EXTEND | UNTIL 25 FEBRUARY 2024
This exhibition captures the odyssey of an Armenian family, the Dildilians, many of whose members first worked as photographers in Ottoman Turkey. They lived, worked, and raised their families in the Anatolian cities of Sebastia (Sivas), Marsovan (Merzifon), Samsun and many communities across the breadth of Anatolia. This story begins in the 1870s, tracing the lives of the Dildilians through the last decades of the Ottoman Empire and beyond. For over thirty years, they served as official photographers for Anatolia College, an American missionary school serving the Armenians and Greeks of the region. The rupture created by the Armenian Genocide and the family’s eventual exile from their homeland play a central role in this story. Surviving Armenians and Greeks were forced into exile between 1922 and 1923. Members of the family rebuilt their lives in their adopted countries of Greece, France, and the United States, but they never forgot the life they left behind. They continued to tell their stories, sharing the images and dreams of their lost Armenian home.
The exhibition draws upon the Dildilian family archive, consisting of thousands of photographs, glass negatives, drawings, artwork, documents, letters, and family heirlooms. The exhibition texts are based upon written memoirs and oral interviews produced by multiple generations of the family.
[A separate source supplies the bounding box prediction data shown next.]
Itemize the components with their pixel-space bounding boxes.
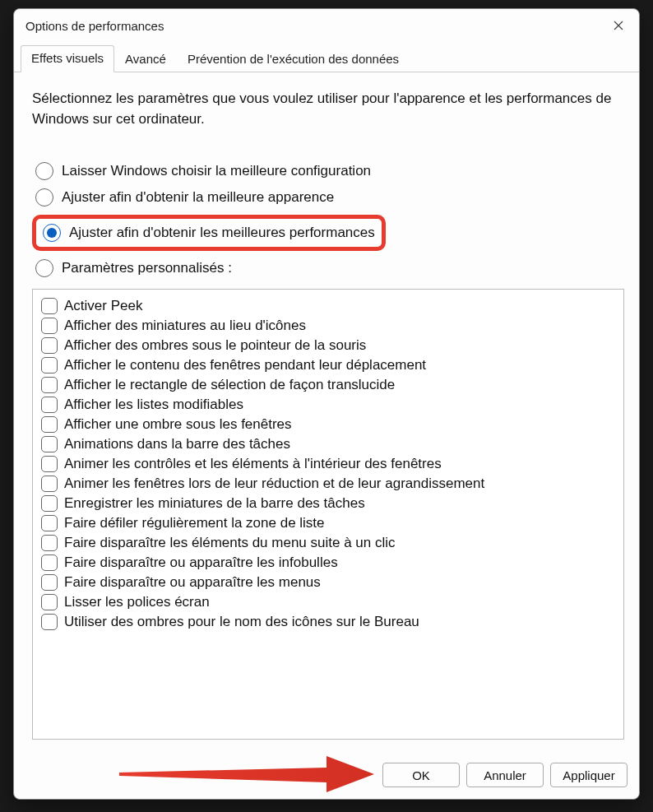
checkbox-icon xyxy=(41,535,58,551)
radio-label: Ajuster afin d'obtenir la meilleure appa… xyxy=(62,189,334,206)
checkbox-row[interactable]: Utiliser des ombres pour le nom des icôn… xyxy=(41,612,615,632)
tabs-bar: Effets visuels Avancé Prévention de l'ex… xyxy=(14,39,639,72)
titlebar: Options de performances xyxy=(14,9,639,39)
radio-best-performance[interactable]: Ajuster afin d'obtenir les meilleures pe… xyxy=(43,224,375,242)
checkbox-label: Faire disparaître les éléments du menu s… xyxy=(64,535,396,551)
radio-best-appearance[interactable]: Ajuster afin d'obtenir la meilleure appa… xyxy=(35,188,624,206)
radio-label: Ajuster afin d'obtenir les meilleures pe… xyxy=(69,225,375,241)
ok-button[interactable]: OK xyxy=(382,763,460,787)
checkbox-label: Animer les contrôles et les éléments à l… xyxy=(64,456,442,472)
checkbox-row[interactable]: Faire disparaître ou apparaître les menu… xyxy=(41,573,615,592)
dialog-title: Options de performances xyxy=(25,19,164,33)
checkbox-row[interactable]: Afficher des ombres sous le pointeur de … xyxy=(41,336,615,355)
checkbox-label: Utiliser des ombres pour le nom des icôn… xyxy=(64,614,419,630)
visual-effects-list[interactable]: Activer PeekAfficher des miniatures au l… xyxy=(32,289,624,740)
checkbox-row[interactable]: Animer les fenêtres lors de leur réducti… xyxy=(41,474,615,494)
checkbox-label: Afficher les listes modifiables xyxy=(64,397,243,413)
radio-icon xyxy=(35,188,53,206)
tab-advanced[interactable]: Avancé xyxy=(114,46,177,72)
checkbox-label: Enregistrer les miniatures de la barre d… xyxy=(64,495,365,512)
checkbox-icon xyxy=(41,377,58,393)
performance-options-dialog: Options de performances Effets visuels A… xyxy=(13,8,640,800)
tab-label: Prévention de l'exécution des données xyxy=(188,52,399,66)
radio-custom[interactable]: Paramètres personnalisés : xyxy=(35,259,624,277)
radio-group: Laisser Windows choisir la meilleure con… xyxy=(35,162,624,277)
checkbox-row[interactable]: Faire disparaître ou apparaître les info… xyxy=(41,553,615,573)
checkbox-row[interactable]: Animer les contrôles et les éléments à l… xyxy=(41,454,615,474)
checkbox-label: Afficher des miniatures au lieu d'icônes xyxy=(64,318,306,334)
tab-visual-effects[interactable]: Effets visuels xyxy=(21,45,114,72)
tab-label: Effets visuels xyxy=(31,51,104,65)
checkbox-row[interactable]: Lisser les polices écran xyxy=(41,592,615,612)
checkbox-icon xyxy=(41,397,58,413)
close-button[interactable] xyxy=(606,13,631,38)
tab-label: Avancé xyxy=(125,52,166,66)
checkbox-label: Afficher une ombre sous les fenêtres xyxy=(64,416,292,433)
button-label: OK xyxy=(412,768,430,782)
radio-let-windows-choose[interactable]: Laisser Windows choisir la meilleure con… xyxy=(35,162,624,180)
checkbox-icon xyxy=(41,416,58,433)
tab-content: Sélectionnez les paramètres que vous vou… xyxy=(14,72,639,754)
svg-marker-2 xyxy=(119,756,374,792)
checkbox-row[interactable]: Faire défiler régulièrement la zone de l… xyxy=(41,513,615,533)
radio-label: Paramètres personnalisés : xyxy=(62,260,232,276)
arrow-annotation-icon xyxy=(113,754,376,792)
close-icon xyxy=(614,21,623,30)
checkbox-label: Afficher le rectangle de sélection de fa… xyxy=(64,377,395,393)
cancel-button[interactable]: Annuler xyxy=(466,763,544,787)
checkbox-icon xyxy=(41,436,58,452)
checkbox-icon xyxy=(41,337,58,354)
checkbox-label: Animations dans la barre des tâches xyxy=(64,436,290,452)
radio-icon xyxy=(43,224,61,242)
checkbox-label: Animer les fenêtres lors de leur réducti… xyxy=(64,476,484,492)
checkbox-label: Lisser les polices écran xyxy=(64,594,210,610)
checkbox-label: Faire défiler régulièrement la zone de l… xyxy=(64,515,325,531)
checkbox-icon xyxy=(41,554,58,571)
checkbox-row[interactable]: Enregistrer les miniatures de la barre d… xyxy=(41,494,615,513)
button-label: Appliquer xyxy=(563,768,614,782)
checkbox-label: Activer Peek xyxy=(64,298,142,314)
checkbox-row[interactable]: Afficher le rectangle de sélection de fa… xyxy=(41,375,615,395)
checkbox-label: Faire disparaître ou apparaître les menu… xyxy=(64,574,321,591)
checkbox-row[interactable]: Activer Peek xyxy=(41,296,615,316)
checkbox-icon xyxy=(41,515,58,531)
tab-dep[interactable]: Prévention de l'exécution des données xyxy=(177,46,410,72)
checkbox-row[interactable]: Faire disparaître les éléments du menu s… xyxy=(41,533,615,553)
checkbox-icon xyxy=(41,614,58,630)
checkbox-icon xyxy=(41,476,58,492)
checkbox-row[interactable]: Afficher des miniatures au lieu d'icônes xyxy=(41,316,615,336)
checkbox-row[interactable]: Animations dans la barre des tâches xyxy=(41,434,615,454)
checkbox-icon xyxy=(41,594,58,610)
checkbox-label: Faire disparaître ou apparaître les info… xyxy=(64,554,338,571)
button-label: Annuler xyxy=(484,768,526,782)
checkbox-row[interactable]: Afficher les listes modifiables xyxy=(41,395,615,415)
checkbox-row[interactable]: Afficher le contenu des fenêtres pendant… xyxy=(41,355,615,375)
checkbox-icon xyxy=(41,357,58,374)
highlight-annotation: Ajuster afin d'obtenir les meilleures pe… xyxy=(32,215,386,251)
checkbox-row[interactable]: Afficher une ombre sous les fenêtres xyxy=(41,415,615,434)
radio-icon xyxy=(35,259,53,277)
checkbox-icon xyxy=(41,456,58,472)
checkbox-icon xyxy=(41,298,58,314)
radio-icon xyxy=(35,162,53,180)
checkbox-icon xyxy=(41,318,58,334)
checkbox-icon xyxy=(41,574,58,591)
checkbox-icon xyxy=(41,495,58,512)
apply-button[interactable]: Appliquer xyxy=(550,763,628,787)
checkbox-label: Afficher le contenu des fenêtres pendant… xyxy=(64,357,426,374)
radio-label: Laisser Windows choisir la meilleure con… xyxy=(62,163,371,179)
intro-text: Sélectionnez les paramètres que vous vou… xyxy=(32,89,624,129)
checkbox-label: Afficher des ombres sous le pointeur de … xyxy=(64,337,366,354)
button-bar: OK Annuler Appliquer xyxy=(14,754,639,799)
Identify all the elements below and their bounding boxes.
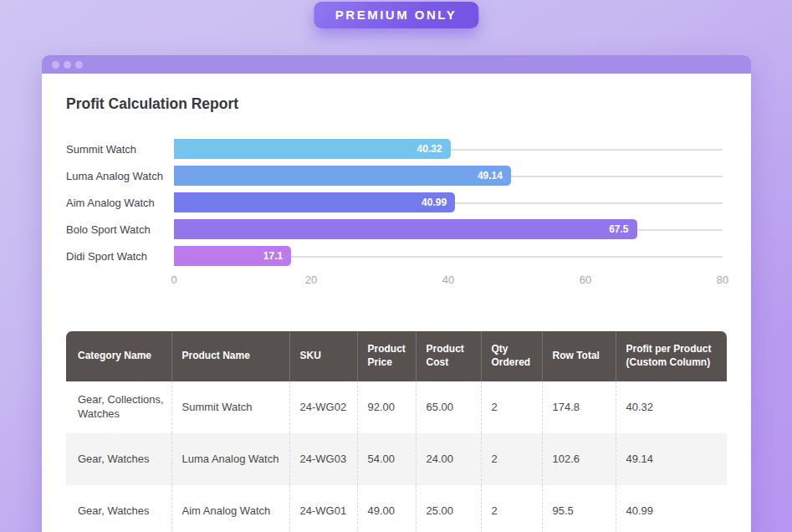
table-cell: 95.5 [542,485,616,532]
chart-bar-row: Summit Watch40.32 [66,136,727,162]
chart-bar-label: Didi Sport Watch [66,250,174,263]
premium-badge[interactable]: PREMIUM ONLY [314,2,478,28]
report-table: Category NameProduct NameSKUProduct Pric… [66,331,727,532]
chart-bar-area: 40.32 [174,139,723,159]
chart-bar: 40.99 [174,192,455,212]
table-cell: 24-WG01 [289,485,357,532]
chart-bar-label: Aim Analog Watch [66,197,174,209]
window-close-icon[interactable] [52,61,59,69]
chart-bar-row: Aim Analog Watch40.99 [66,189,727,216]
table-header-cell: Product Price [357,331,416,381]
chart-bar-row: Bolo Sport Watch67.5 [66,216,727,243]
table-cell: 2 [481,381,542,433]
report-window: Profit Calculation Report Summit Watch40… [42,55,751,532]
chart-bar-label: Summit Watch [66,143,174,156]
table-cell: 24-WG02 [289,381,357,433]
table-cell: 24.00 [416,433,481,485]
chart-bar: 17.1 [174,246,291,266]
table-header-cell: SKU [289,331,357,381]
table-cell: 102.6 [542,433,616,485]
table-header-cell: Product Cost [416,331,481,381]
report-card: Profit Calculation Report Summit Watch40… [42,74,751,532]
x-axis-tick-label: 20 [305,274,317,286]
chart-bar-label: Bolo Sport Watch [66,223,174,236]
report-title: Profit Calculation Report [66,74,727,113]
chart-bar-area: 67.5 [174,219,723,239]
table-header: Category NameProduct NameSKUProduct Pric… [66,331,727,381]
x-axis-tick-label: 0 [171,274,176,286]
x-axis-tick-label: 80 [717,274,728,286]
chart-bar-row: Luma Analog Watch49.14 [66,162,727,189]
table-cell: 24-WG03 [289,433,357,485]
chart-bar-value: 17.1 [263,250,291,262]
chart-bar-area: 40.99 [174,192,723,212]
table-cell: Aim Analog Watch [171,485,289,532]
table-cell: 2 [481,485,542,532]
chart-bar-label: Luma Analog Watch [66,170,174,182]
chart-bar-value: 49.14 [478,170,511,182]
chart-bar-area: 49.14 [174,166,723,186]
chart-bar: 49.14 [174,166,511,186]
table-cell: 174.8 [542,381,616,433]
table-cell: 49.00 [357,485,416,532]
window-minimize-icon[interactable] [64,61,71,69]
window-maximize-icon[interactable] [75,61,83,69]
window-titlebar [42,55,751,74]
table-header-cell: Profit per Product (Custom Column) [616,331,727,381]
table-cell: 54.00 [357,433,416,485]
table-cell: 40.99 [616,485,727,532]
chart-bar-row: Didi Sport Watch17.1 [66,243,727,269]
chart-bar-area: 17.1 [174,246,723,266]
table-cell: 25.00 [416,485,481,532]
chart-bar: 40.32 [174,139,451,159]
table-cell: 49.14 [616,433,727,485]
x-axis-tick-label: 60 [580,274,591,286]
table-cell: 65.00 [416,381,481,433]
table-cell: 2 [481,433,542,485]
table-row: Gear, WatchesLuma Analog Watch24-WG0354.… [66,433,727,485]
chart-bar: 67.5 [174,219,637,239]
x-axis-tick-label: 40 [442,274,454,286]
table-header-cell: Product Name [171,331,289,381]
chart-bar-value: 67.5 [609,223,636,235]
premium-badge-label: PREMIUM ONLY [335,8,457,22]
table-cell: Summit Watch [171,381,289,433]
chart-bar-value: 40.99 [422,197,455,208]
chart-bar-value: 40.32 [417,143,451,155]
table-row: Gear, WatchesAim Analog Watch24-WG0149.0… [66,485,727,532]
table-cell: Gear, Collections, Watches [66,381,171,433]
table-cell: Luma Analog Watch [171,433,289,485]
chart-x-axis: 020406080 [174,274,723,292]
table-cell: 92.00 [357,381,416,433]
table-cell: Gear, Watches [66,485,171,532]
table-header-cell: Category Name [66,331,171,381]
table-header-cell: Row Total [542,331,616,381]
table-cell: Gear, Watches [66,433,171,485]
page-background: PREMIUM ONLY Profit Calculation Report S… [0,0,792,532]
table-cell: 40.32 [616,381,727,433]
table-body: Gear, Collections, WatchesSummit Watch24… [66,381,727,532]
chart-rows: Summit Watch40.32Luma Analog Watch49.14A… [66,136,727,269]
table-header-cell: Qty Ordered [481,331,542,381]
table-row: Gear, Collections, WatchesSummit Watch24… [66,381,727,433]
profit-bar-chart: Summit Watch40.32Luma Analog Watch49.14A… [66,136,727,292]
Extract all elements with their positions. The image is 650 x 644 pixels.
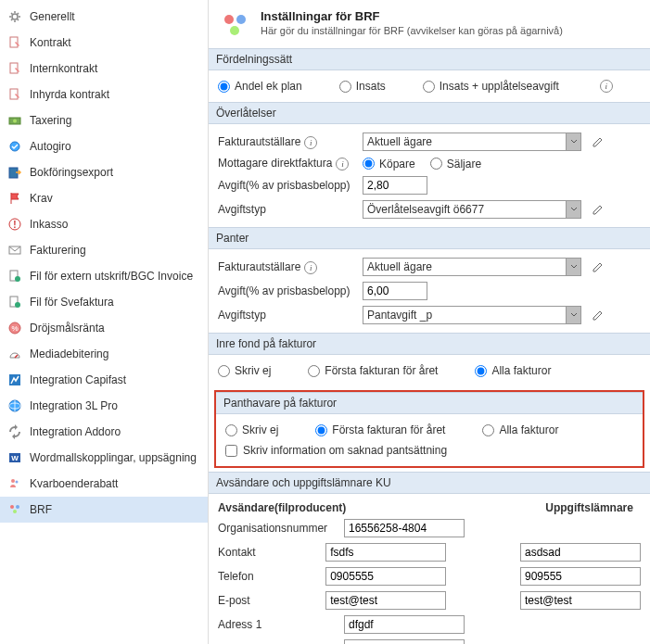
- chevron-down-icon[interactable]: [567, 133, 581, 151]
- avgiftstyp-select[interactable]: Pantavgift _p: [363, 306, 567, 324]
- chevron-down-icon[interactable]: [567, 306, 581, 324]
- sidebar-item-internkontrakt[interactable]: Internkontrakt: [0, 56, 208, 82]
- sidebar-item-label: Mediadebitering: [30, 347, 108, 360]
- orgnr-label: Organisationsnummer: [218, 522, 338, 535]
- epost-input[interactable]: [325, 591, 446, 610]
- radio-insats-input[interactable]: [339, 81, 351, 93]
- sidebar-item-kvarboende[interactable]: Kvarboenderabatt: [0, 471, 208, 497]
- info-icon[interactable]: i: [304, 136, 317, 149]
- sidebar-item-krav[interactable]: Krav: [0, 185, 208, 211]
- fakturautstallare-select[interactable]: Aktuell ägare: [363, 258, 567, 276]
- sidebar-item-3lpro[interactable]: Integration 3L Pro: [0, 393, 208, 419]
- orgnr-input[interactable]: [344, 519, 465, 537]
- sidebar-item-label: Autogiro: [30, 140, 71, 153]
- document-edit-icon: [7, 87, 22, 102]
- radio-skriv-ej[interactable]: Skriv ej: [218, 364, 271, 377]
- edit-icon[interactable]: [591, 134, 605, 149]
- autogiro-icon: [7, 139, 22, 154]
- section-panter-header: Panter: [209, 227, 650, 249]
- radio-forsta[interactable]: Första fakturan för året: [315, 423, 445, 436]
- kontakt-input[interactable]: [325, 543, 446, 562]
- radio-kopare[interactable]: Köpare: [363, 158, 415, 170]
- sidebar-item-kontrakt[interactable]: Kontrakt: [0, 30, 208, 56]
- telefon-input-2[interactable]: [520, 567, 641, 586]
- sidebar-item-label: Kvarboenderabatt: [30, 477, 118, 490]
- sidebar-item-generellt[interactable]: Generellt: [0, 4, 208, 30]
- sidebar-item-label: Taxering: [30, 114, 71, 127]
- svg-rect-1: [10, 37, 18, 47]
- section-fordelningssatt-header: Fördelningssätt: [209, 48, 650, 70]
- sidebar-item-bokforing[interactable]: Bokföringsexport: [0, 159, 208, 185]
- refresh-icon: [7, 424, 22, 439]
- avsandare-col-header: Avsändare(filproducent): [218, 499, 346, 516]
- sidebar-item-label: Dröjsmålsränta: [30, 322, 105, 335]
- chevron-down-icon[interactable]: [567, 200, 581, 219]
- gear-icon: [7, 9, 22, 24]
- sidebar-item-label: Integration Capifast: [30, 373, 126, 386]
- sidebar-item-fakturering[interactable]: Fakturering: [0, 237, 208, 263]
- svg-point-25: [16, 505, 19, 509]
- avgiftstyp-label: Avgiftstyp: [218, 309, 357, 322]
- saknad-pant-label: Skriv information om saknad pantsättning: [243, 444, 447, 457]
- sidebar-item-addoro[interactable]: Integration Addoro: [0, 419, 208, 445]
- sidebar-item-label: Wordmallskopplingar, uppsägning: [30, 451, 197, 464]
- sidebar-item-label: BRF: [30, 503, 52, 516]
- kontakt-input-2[interactable]: [520, 543, 641, 562]
- mottagare-label: Mottagare direktfakturai: [218, 157, 357, 170]
- document-edit-icon: [7, 61, 22, 76]
- section-panthavare-header: Panthavare på fakturor: [216, 392, 643, 414]
- avgift-input[interactable]: [363, 176, 427, 195]
- radio-skriv-ej[interactable]: Skriv ej: [225, 423, 278, 436]
- fakturautstallare-select[interactable]: Aktuell ägare: [363, 133, 567, 151]
- svg-point-28: [236, 15, 246, 24]
- sidebar-item-drojmal[interactable]: %Dröjsmålsränta: [0, 315, 208, 341]
- svg-point-26: [13, 510, 17, 513]
- radio-insats-uppl[interactable]: Insats + upplåtelseavgift: [423, 80, 559, 93]
- epost-input-2[interactable]: [520, 591, 641, 610]
- capifast-icon: [7, 373, 22, 387]
- radio-insats-uppl-input[interactable]: [423, 81, 435, 93]
- edit-icon[interactable]: [591, 308, 605, 322]
- sidebar-item-wordmall[interactable]: WWordmallskopplingar, uppsägning: [0, 445, 208, 471]
- saknad-pant-checkbox[interactable]: [225, 445, 237, 457]
- fordelningssatt-options: Andel ek plan Insats Insats + upplåtelse…: [218, 76, 641, 96]
- avgift-label: Avgift(% av prisbasbelopp): [218, 179, 357, 192]
- info-icon[interactable]: i: [304, 261, 317, 274]
- radio-andel[interactable]: Andel ek plan: [218, 80, 302, 93]
- people-group-icon: [218, 9, 251, 43]
- chevron-down-icon[interactable]: [567, 258, 581, 276]
- edit-icon[interactable]: [591, 202, 605, 217]
- avgift-input[interactable]: [363, 282, 427, 300]
- section-avsandare-header: Avsändare och uppgiftslämnare KU: [209, 472, 650, 494]
- sidebar-item-inkasso[interactable]: !Inkasso: [0, 211, 208, 237]
- sidebar-item-label: Integration Addoro: [30, 425, 121, 438]
- radio-saljare[interactable]: Säljare: [430, 158, 481, 170]
- sidebar-item-capifast[interactable]: Integration Capifast: [0, 367, 208, 393]
- sidebar-item-media[interactable]: Mediadebitering: [0, 341, 208, 367]
- avgiftstyp-select[interactable]: Överlåtelseavgift ö6677: [363, 200, 567, 219]
- info-icon[interactable]: i: [336, 158, 349, 170]
- radio-andel-input[interactable]: [218, 81, 230, 93]
- telefon-input[interactable]: [325, 567, 446, 586]
- adress2-input[interactable]: [344, 639, 465, 644]
- info-icon[interactable]: i: [600, 80, 613, 93]
- globe-icon: [7, 398, 22, 413]
- adress1-input[interactable]: [344, 615, 465, 634]
- edit-icon[interactable]: [591, 259, 605, 274]
- svg-point-22: [11, 479, 15, 483]
- sidebar-item-taxering[interactable]: Taxering: [0, 107, 208, 133]
- sidebar-item-autogiro[interactable]: Autogiro: [0, 133, 208, 159]
- sidebar-item-brf[interactable]: BRF: [0, 497, 208, 523]
- avgiftstyp-label: Avgiftstyp: [218, 203, 357, 216]
- sidebar-item-extern-utskrift[interactable]: Fil för extern utskrift/BGC Invoice: [0, 263, 208, 289]
- radio-alla[interactable]: Alla fakturor: [475, 364, 551, 377]
- radio-insats[interactable]: Insats: [339, 80, 386, 93]
- sidebar-item-svefaktura[interactable]: Fil för Svefaktura: [0, 289, 208, 315]
- sidebar-item-inhyrda[interactable]: Inhyrda kontrakt: [0, 82, 208, 107]
- highlighted-section: Panthavare på fakturor Skriv ej Första f…: [214, 390, 644, 468]
- radio-forsta[interactable]: Första fakturan för året: [308, 364, 438, 377]
- radio-alla[interactable]: Alla fakturor: [482, 423, 558, 436]
- sidebar: Generellt Kontrakt Internkontrakt Inhyrd…: [0, 0, 209, 644]
- uppgiftslamnare-col-header: Uppgiftslämnare: [545, 499, 633, 516]
- adress1-label: Adress 1: [218, 618, 338, 631]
Moreover, an important part of the exhibition consists of photographs and documents from the collection of Anatolia College, mostly from the early years in Marsovan, Anatolia. The exhibition was curated by Armen T. Marsoobian, the grandson of Tsolag Dildilian, the founding photographer of the family business, in collaboration with Ioannis Motsianos, curator and Efthymia Papasotiriou, architect, Museum of Byzantine Culture.